Collected data

....

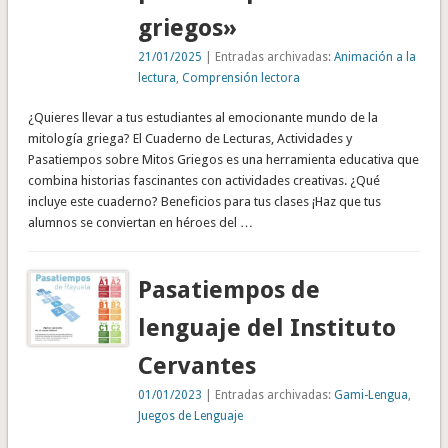
griegos»
21/01/2025
| Entradas archivadas:
Animación a la
lectura
,
Comprensión lectora
¿Quieres llevar a tus estudiantes al emocionante mundo de la
mitología griega? El Cuaderno de Lecturas, Actividades y
Pasatiempos sobre Mitos Griegos es una herramienta educativa que
combina historias fascinantes con actividades creativas. ¿Qué
incluye este cuaderno? Beneficios para tus clases ¡Haz que tus
alumnos se conviertan en héroes del …
Pasatiempos de
lenguaje del Instituto
Cervantes
01/01/2023
| Entradas archivadas:
Gami-Lengua
,
Juegos de Lenguaje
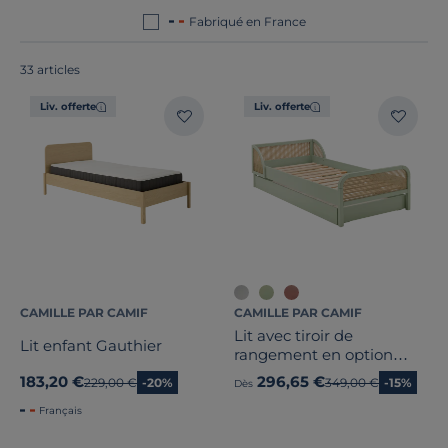
Fabriqué en France
33 articles
Liv. offerte
Liv. offerte
CAMILLE PAR CAMIF
CAMILLE PAR CAMIF
Lit avec tiroir de
Lit enfant Gauthier
rangement en option
Sam
183,20 €
296,65 €
Ancien prix
229,00 €
-20%
Ancien prix
349,00 €
-15%
Dès
Bois massif
Français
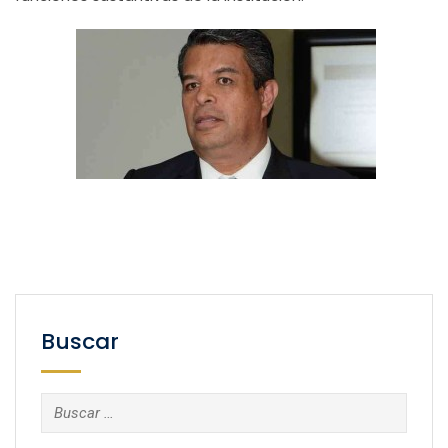
Buscar
Buscar:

....

(Task): What is needed is every record above, restated word for word, with the pictures left out.

(Solution for this problem):
griegos»
21/01/2025
| Entradas archivadas:
Animación a la
lectura
,
Comprensión lectora
¿Quieres llevar a tus estudiantes al emocionante mundo de la
mitología griega? El Cuaderno de Lecturas, Actividades y
Pasatiempos sobre Mitos Griegos es una herramienta educativa que
combina historias fascinantes con actividades creativas. ¿Qué
incluye este cuaderno? Beneficios para tus clases ¡Haz que tus
alumnos se conviertan en héroes del …
Pasatiempos de
lenguaje del Instituto
Cervantes
01/01/2023
| Entradas archivadas:
Gami-Lengua
,
Juegos de Lenguaje
Fabriqué en France
33 articles
Liv. offerte
Liv. offerte
CAMILLE PAR CAMIF
CAMILLE PAR CAMIF
Lit avec tiroir de
Lit enfant Gauthier
rangement en option
Sam
183,20 €
296,65 €
Ancien prix
229,00 €
-20%
Ancien prix
349,00 €
-15%
Dès
Bois massif
Français
Buscar
Buscar:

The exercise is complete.